::: Task input

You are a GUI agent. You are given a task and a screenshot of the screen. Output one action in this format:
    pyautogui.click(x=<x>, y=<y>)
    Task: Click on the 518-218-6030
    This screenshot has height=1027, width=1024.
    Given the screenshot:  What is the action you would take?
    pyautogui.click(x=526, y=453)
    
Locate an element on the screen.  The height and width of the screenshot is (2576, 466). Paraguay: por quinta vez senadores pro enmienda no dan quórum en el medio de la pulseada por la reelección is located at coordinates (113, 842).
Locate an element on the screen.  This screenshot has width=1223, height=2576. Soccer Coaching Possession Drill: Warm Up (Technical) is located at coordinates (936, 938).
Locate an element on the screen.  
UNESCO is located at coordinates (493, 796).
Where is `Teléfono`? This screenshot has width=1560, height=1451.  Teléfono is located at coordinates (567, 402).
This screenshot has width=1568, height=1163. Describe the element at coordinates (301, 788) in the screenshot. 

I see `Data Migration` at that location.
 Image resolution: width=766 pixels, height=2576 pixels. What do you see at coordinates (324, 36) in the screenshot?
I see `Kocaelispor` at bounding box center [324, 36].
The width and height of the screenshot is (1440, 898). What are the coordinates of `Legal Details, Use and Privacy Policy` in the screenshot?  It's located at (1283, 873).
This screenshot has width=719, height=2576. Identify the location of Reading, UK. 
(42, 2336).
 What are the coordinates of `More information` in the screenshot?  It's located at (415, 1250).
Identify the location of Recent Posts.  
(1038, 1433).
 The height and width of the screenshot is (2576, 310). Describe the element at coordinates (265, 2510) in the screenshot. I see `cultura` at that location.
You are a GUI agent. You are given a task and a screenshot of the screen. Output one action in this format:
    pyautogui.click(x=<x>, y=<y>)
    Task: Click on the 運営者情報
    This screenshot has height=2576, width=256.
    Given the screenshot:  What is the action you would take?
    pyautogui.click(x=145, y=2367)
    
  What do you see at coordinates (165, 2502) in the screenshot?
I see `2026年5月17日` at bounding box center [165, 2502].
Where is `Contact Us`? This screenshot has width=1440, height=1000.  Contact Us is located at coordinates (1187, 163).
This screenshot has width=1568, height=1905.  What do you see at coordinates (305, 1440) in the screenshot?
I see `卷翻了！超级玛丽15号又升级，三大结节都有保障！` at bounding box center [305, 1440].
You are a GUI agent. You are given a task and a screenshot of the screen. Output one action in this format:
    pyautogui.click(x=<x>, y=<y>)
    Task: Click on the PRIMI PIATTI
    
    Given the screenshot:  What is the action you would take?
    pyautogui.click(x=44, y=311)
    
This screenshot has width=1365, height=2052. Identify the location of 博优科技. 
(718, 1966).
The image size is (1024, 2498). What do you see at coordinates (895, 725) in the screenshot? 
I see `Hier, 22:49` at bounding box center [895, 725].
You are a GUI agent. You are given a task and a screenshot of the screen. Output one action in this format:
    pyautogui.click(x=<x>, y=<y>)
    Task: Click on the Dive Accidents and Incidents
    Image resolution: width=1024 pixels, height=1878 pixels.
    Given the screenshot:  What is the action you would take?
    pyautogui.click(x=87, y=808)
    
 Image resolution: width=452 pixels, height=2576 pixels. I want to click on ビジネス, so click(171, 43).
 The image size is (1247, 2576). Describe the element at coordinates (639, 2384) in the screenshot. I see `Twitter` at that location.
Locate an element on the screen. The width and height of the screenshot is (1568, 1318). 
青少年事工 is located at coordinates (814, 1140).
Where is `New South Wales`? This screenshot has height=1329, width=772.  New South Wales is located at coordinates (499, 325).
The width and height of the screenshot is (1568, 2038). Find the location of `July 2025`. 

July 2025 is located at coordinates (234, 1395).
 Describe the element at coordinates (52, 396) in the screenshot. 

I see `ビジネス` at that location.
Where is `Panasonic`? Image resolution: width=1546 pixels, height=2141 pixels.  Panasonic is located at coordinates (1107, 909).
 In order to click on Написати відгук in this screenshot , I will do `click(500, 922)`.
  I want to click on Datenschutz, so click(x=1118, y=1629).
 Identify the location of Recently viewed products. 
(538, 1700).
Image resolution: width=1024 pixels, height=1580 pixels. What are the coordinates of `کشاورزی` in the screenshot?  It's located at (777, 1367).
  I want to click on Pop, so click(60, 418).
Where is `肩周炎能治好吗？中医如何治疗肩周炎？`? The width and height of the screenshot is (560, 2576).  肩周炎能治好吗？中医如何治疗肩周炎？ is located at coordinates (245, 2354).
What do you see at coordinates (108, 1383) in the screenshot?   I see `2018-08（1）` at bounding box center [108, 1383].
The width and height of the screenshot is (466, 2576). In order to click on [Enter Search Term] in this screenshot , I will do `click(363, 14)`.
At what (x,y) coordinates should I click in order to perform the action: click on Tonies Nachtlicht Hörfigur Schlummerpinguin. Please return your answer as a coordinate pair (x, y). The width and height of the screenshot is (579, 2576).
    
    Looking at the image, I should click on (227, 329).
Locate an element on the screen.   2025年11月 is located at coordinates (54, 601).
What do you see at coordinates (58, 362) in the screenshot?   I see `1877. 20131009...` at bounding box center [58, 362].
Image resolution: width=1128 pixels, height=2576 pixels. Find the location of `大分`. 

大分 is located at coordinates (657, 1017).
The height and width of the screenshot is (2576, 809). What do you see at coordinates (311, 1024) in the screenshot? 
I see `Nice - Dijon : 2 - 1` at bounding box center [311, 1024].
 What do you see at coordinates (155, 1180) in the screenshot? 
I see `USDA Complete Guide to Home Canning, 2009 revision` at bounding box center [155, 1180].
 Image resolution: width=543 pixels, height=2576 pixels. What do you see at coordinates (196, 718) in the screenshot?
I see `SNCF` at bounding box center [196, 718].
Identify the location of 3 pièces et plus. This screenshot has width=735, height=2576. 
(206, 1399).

::::::

Every entry needs to be copied exactly as it was written.

You are a GUI agent. You are given a task and a screenshot of the screen. Output one action in this format:
    pyautogui.click(x=<x>, y=<y>)
    Task: Click on the 518-218-6030
    This screenshot has height=1027, width=1024.
    Given the screenshot:  What is the action you would take?
    pyautogui.click(x=526, y=453)
    
Locate an element on the screen.  The height and width of the screenshot is (2576, 466). Paraguay: por quinta vez senadores pro enmienda no dan quórum en el medio de la pulseada por la reelección is located at coordinates (113, 842).
Locate an element on the screen.  This screenshot has width=1223, height=2576. Soccer Coaching Possession Drill: Warm Up (Technical) is located at coordinates (936, 938).
Locate an element on the screen.  
UNESCO is located at coordinates (493, 796).
Where is `Teléfono`? This screenshot has width=1560, height=1451.  Teléfono is located at coordinates (567, 402).
This screenshot has width=1568, height=1163. Describe the element at coordinates (301, 788) in the screenshot. 

I see `Data Migration` at that location.
 Image resolution: width=766 pixels, height=2576 pixels. What do you see at coordinates (324, 36) in the screenshot?
I see `Kocaelispor` at bounding box center [324, 36].
The width and height of the screenshot is (1440, 898). What are the coordinates of `Legal Details, Use and Privacy Policy` in the screenshot?  It's located at (1283, 873).
This screenshot has width=719, height=2576. Identify the location of Reading, UK. 
(42, 2336).
 What are the coordinates of `More information` in the screenshot?  It's located at (415, 1250).
Identify the location of Recent Posts.  
(1038, 1433).
 The height and width of the screenshot is (2576, 310). Describe the element at coordinates (265, 2510) in the screenshot. I see `cultura` at that location.
You are a GUI agent. You are given a task and a screenshot of the screen. Output one action in this format:
    pyautogui.click(x=<x>, y=<y>)
    Task: Click on the 運営者情報
    This screenshot has height=2576, width=256.
    Given the screenshot:  What is the action you would take?
    pyautogui.click(x=145, y=2367)
    
  What do you see at coordinates (165, 2502) in the screenshot?
I see `2026年5月17日` at bounding box center [165, 2502].
Where is `Contact Us`? This screenshot has width=1440, height=1000.  Contact Us is located at coordinates (1187, 163).
This screenshot has width=1568, height=1905.  What do you see at coordinates (305, 1440) in the screenshot?
I see `卷翻了！超级玛丽15号又升级，三大结节都有保障！` at bounding box center [305, 1440].
You are a GUI agent. You are given a task and a screenshot of the screen. Output one action in this format:
    pyautogui.click(x=<x>, y=<y>)
    Task: Click on the PRIMI PIATTI
    
    Given the screenshot:  What is the action you would take?
    pyautogui.click(x=44, y=311)
    
This screenshot has width=1365, height=2052. Identify the location of 博优科技. 
(718, 1966).
The image size is (1024, 2498). What do you see at coordinates (895, 725) in the screenshot? 
I see `Hier, 22:49` at bounding box center [895, 725].
You are a GUI agent. You are given a task and a screenshot of the screen. Output one action in this format:
    pyautogui.click(x=<x>, y=<y>)
    Task: Click on the Dive Accidents and Incidents
    Image resolution: width=1024 pixels, height=1878 pixels.
    Given the screenshot:  What is the action you would take?
    pyautogui.click(x=87, y=808)
    
 Image resolution: width=452 pixels, height=2576 pixels. I want to click on ビジネス, so click(171, 43).
 The image size is (1247, 2576). Describe the element at coordinates (639, 2384) in the screenshot. I see `Twitter` at that location.
Locate an element on the screen. The width and height of the screenshot is (1568, 1318). 
青少年事工 is located at coordinates (814, 1140).
Where is `New South Wales`? This screenshot has height=1329, width=772.  New South Wales is located at coordinates (499, 325).
The width and height of the screenshot is (1568, 2038). Find the location of `July 2025`. 

July 2025 is located at coordinates (234, 1395).
 Describe the element at coordinates (52, 396) in the screenshot. 

I see `ビジネス` at that location.
Where is `Panasonic`? Image resolution: width=1546 pixels, height=2141 pixels.  Panasonic is located at coordinates (1107, 909).
 In order to click on Написати відгук in this screenshot , I will do `click(500, 922)`.
  I want to click on Datenschutz, so click(x=1118, y=1629).
 Identify the location of Recently viewed products. 
(538, 1700).
Image resolution: width=1024 pixels, height=1580 pixels. What are the coordinates of `کشاورزی` in the screenshot?  It's located at (777, 1367).
  I want to click on Pop, so click(60, 418).
Where is `肩周炎能治好吗？中医如何治疗肩周炎？`? The width and height of the screenshot is (560, 2576).  肩周炎能治好吗？中医如何治疗肩周炎？ is located at coordinates (245, 2354).
What do you see at coordinates (108, 1383) in the screenshot?   I see `2018-08（1）` at bounding box center [108, 1383].
The width and height of the screenshot is (466, 2576). In order to click on [Enter Search Term] in this screenshot , I will do `click(363, 14)`.
At what (x,y) coordinates should I click in order to perform the action: click on Tonies Nachtlicht Hörfigur Schlummerpinguin. Please return your answer as a coordinate pair (x, y). The width and height of the screenshot is (579, 2576).
    
    Looking at the image, I should click on (227, 329).
Locate an element on the screen.   2025年11月 is located at coordinates (54, 601).
What do you see at coordinates (58, 362) in the screenshot?   I see `1877. 20131009...` at bounding box center [58, 362].
Image resolution: width=1128 pixels, height=2576 pixels. Find the location of `大分`. 

大分 is located at coordinates (657, 1017).
The height and width of the screenshot is (2576, 809). What do you see at coordinates (311, 1024) in the screenshot? 
I see `Nice - Dijon : 2 - 1` at bounding box center [311, 1024].
 What do you see at coordinates (155, 1180) in the screenshot? 
I see `USDA Complete Guide to Home Canning, 2009 revision` at bounding box center [155, 1180].
 Image resolution: width=543 pixels, height=2576 pixels. What do you see at coordinates (196, 718) in the screenshot?
I see `SNCF` at bounding box center [196, 718].
Identify the location of 3 pièces et plus. This screenshot has width=735, height=2576. 
(206, 1399).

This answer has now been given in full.